» Description of the task: Please transcribe the records precisely; pictures stay out of your copy.

─── Provided material

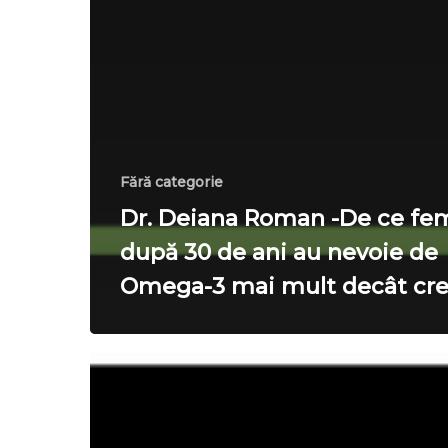
Fără categorie
Dr. Deiana Roman -De ce fe
după 30 de ani au nevoie de
Omega-3 mai mult decât cr
Dr.
Cristian
Neciu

──────

» Written solution:
Fără categorie
Dr. Deiana Roman -De ce fe
după 30 de ani au nevoie de
Omega-3 mai mult decât cr
Dr.
Cristian
Neciu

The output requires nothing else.